Born Ralph Gallant and better known by his stage name, Larrie Londin, he toured with Elvis Presley during his last years. He also played on huge selling records by Journey and Steve Perry in the 80’s. The rest of his impressive resume included such artists as Lionel Richie, Dianna Ross, BB King and country superstars Charlie Pride, Randy Travis, Porter Wagoner and Dolly Parton. He made Nashville his home and his passion for drumming lead him to open the area’s first dedicated pro drum shop. He was also part of Nashville’s so called “A Team”.
He was a fixture with the California-based band Little Feat, but also worked with a very impressive list of artists that included, Eric Clapton, Ry Cooder, The Doobie Brothers, Bob Dylan, Peter Frampton, Buddy Guy, Arlo Guthrie, Taj Mahal, Robert Palmer, Robert Plant, Paul Rodgers, Bob Seger, Carly Simon, Stephen Stills and Tom Waits. In addition to his drumming duties, he was also a prolific songwriter and penned works in his familiar rock, funk and blues genres.
Jimmy “The Reverend” Sullivan played with acclaimed cult metal band Avenged Sevenfold and was influenced by prog rockers such as Frank Zappa and King Crimson in his younger days. Later, he was heavily influenced by drummers such as Vinnie Paul, Mike Portnoy, Dave Lombardo, Lars Ulrich, and Terry Bozzio. He also co-wrote many of the band’s hits and played piano on their records as well. He was a multi-talented musician, winning the “DW Best Drummer” award at the second annual Revolver Golden God Awards show.
Drummer for 70’s hit makers Bread, he went on to work with Linda Ronstadt; recording and touring. A singer, songwriter and producer, he worked with other soft rock mainstays such as Richard Carpenter and Dan Fogelberg. His final effort was a solo record in 2000.
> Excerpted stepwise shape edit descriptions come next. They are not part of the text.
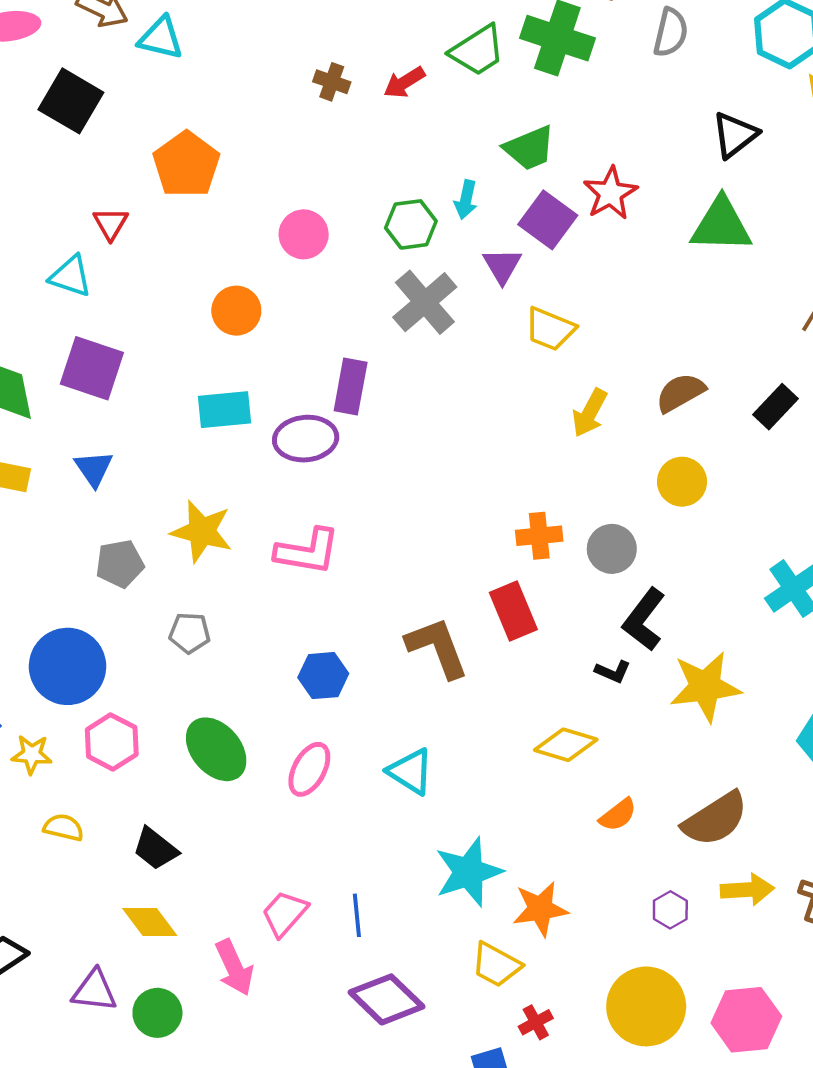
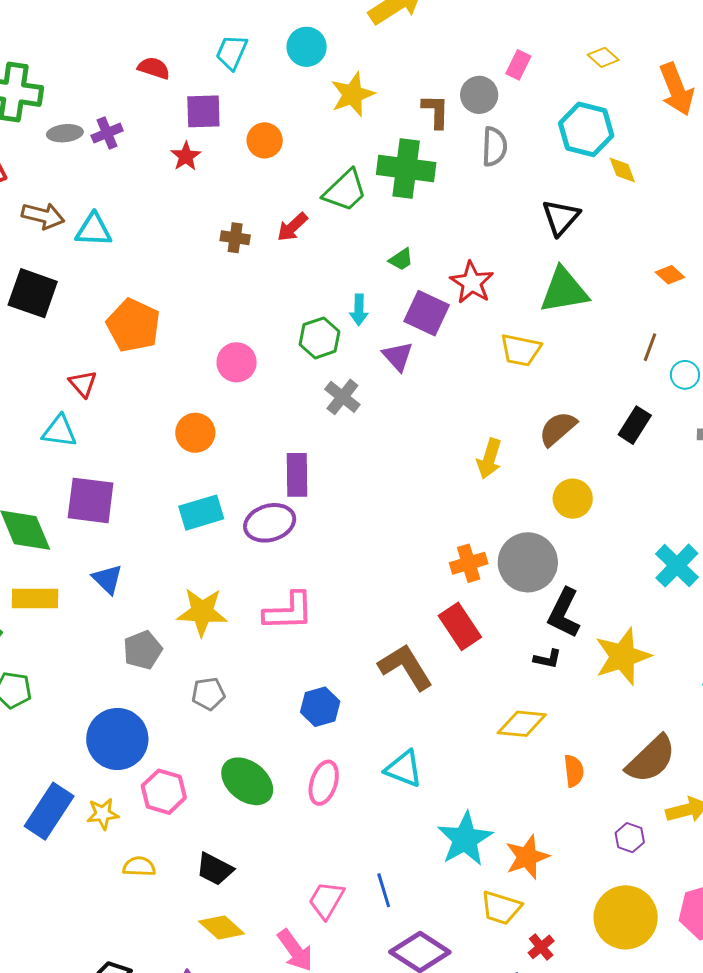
green trapezoid: (530, 148) -> (401, 259), size x0.6
gray cross: (425, 302) -> (342, 397), size x0.7
yellow trapezoid: (550, 329) -> (521, 350), moved
gray circle: (612, 549) -> (528, 562), size x1.5
orange semicircle: (618, 815) -> (574, 771), turned -48

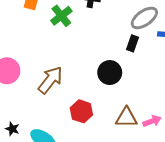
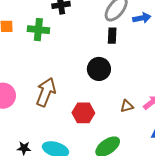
green cross: (61, 16) -> (38, 30), turned -30
brown triangle: (126, 118) -> (127, 106), size x0.6

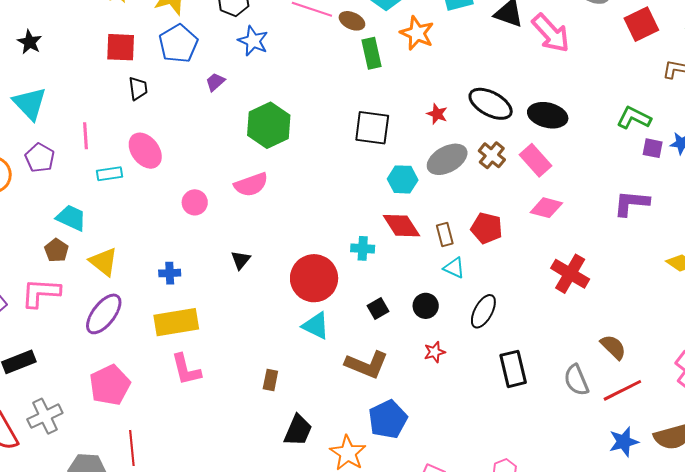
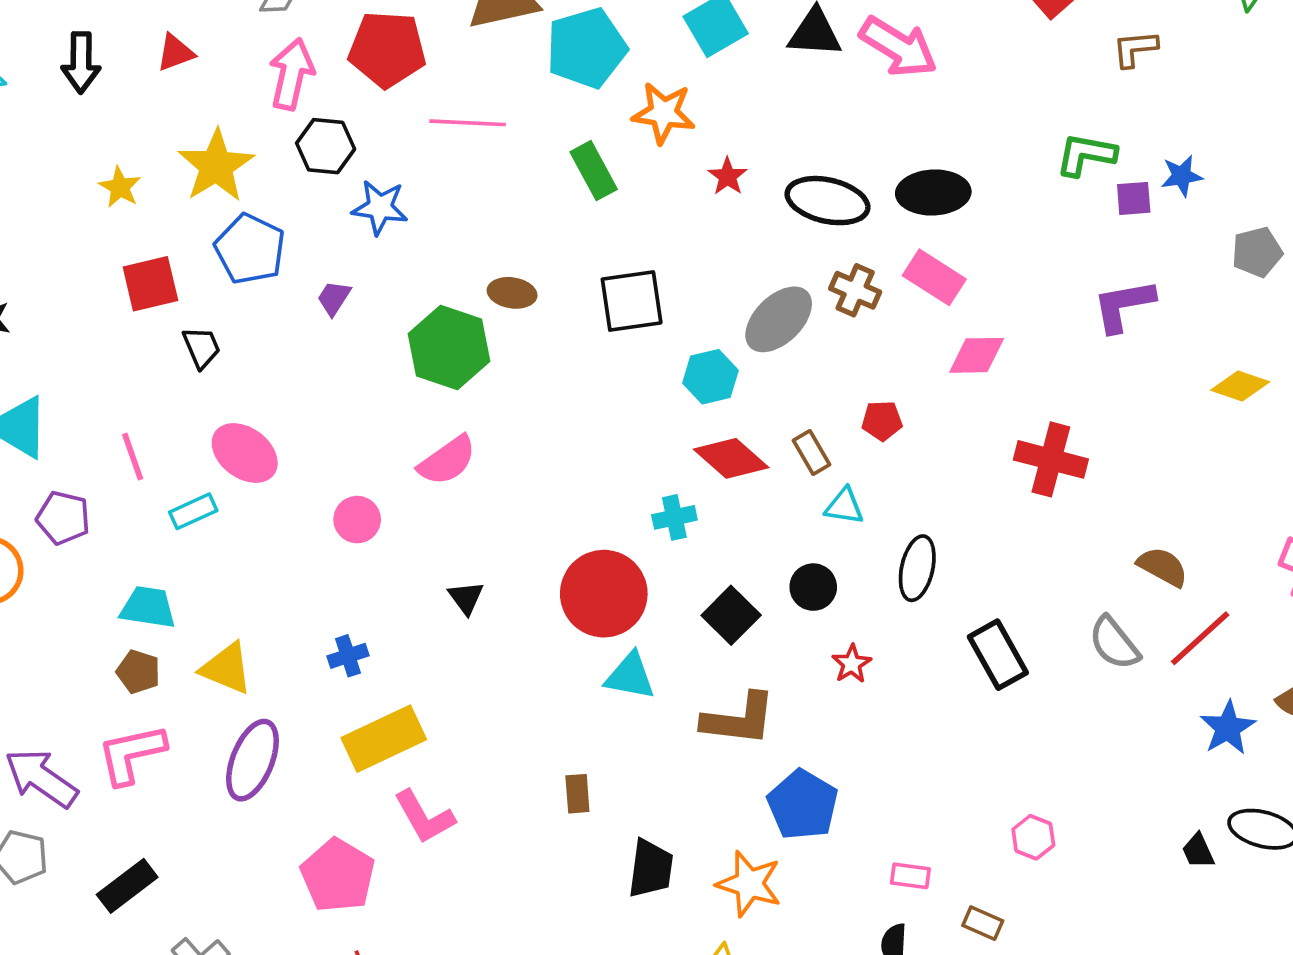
brown ellipse: (352, 21) -> (512, 293), moved
red star: (437, 114) -> (728, 176), moved, turned 30
red pentagon: (487, 228) -> (882, 421), size x0.7
black square: (378, 309) -> (731, 615), size x1.4
pink pentagon: (110, 385) -> (338, 875), moved

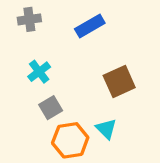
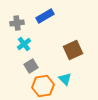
gray cross: (29, 19) -> (17, 23), moved
blue rectangle: (90, 26) -> (45, 16), moved

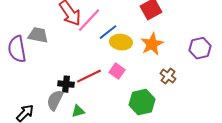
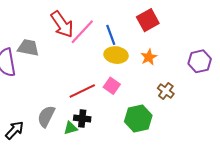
blue line: (108, 32) -> (111, 35), moved, turned -72
orange star: (152, 44) -> (149, 57), size x0.7
black cross: (66, 84) -> (82, 118), moved

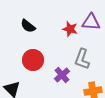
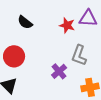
red circle: (33, 60) -> (14, 56), moved

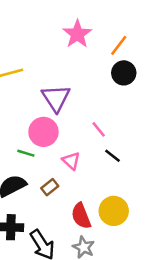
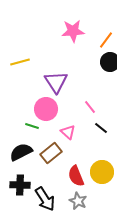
pink star: (77, 34) -> (73, 31), turned 30
brown rectangle: (50, 187) -> (51, 153), size x1.5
Born in the Midwest, he attended art school to learn his musical craft. His varied career saw him working with well known artist such as Jean-Luc Ponty, Tommy Bolin, Gino Vannelli and most notably, Jethro Tull. Though he battled his health for much of his life, his strong will and determination enabled him to rehabilitate himself on several occasions and he went on to play with Jeff Beck, Eric Burden and Tower of Power.
Considered a legendary educator, his students included Dave Weckl, Neil Peart, Steve Smith, Vinnie Colaiuta and Drum Workshop founder, Don Lombardi. His jazz years included a stint with Charlie Parker, but it was his mentoring of some of the world’s top drummers that made him truly famous within the drumming community. He was a New York native who relocated to Los Angeles during his more than four decade teaching career.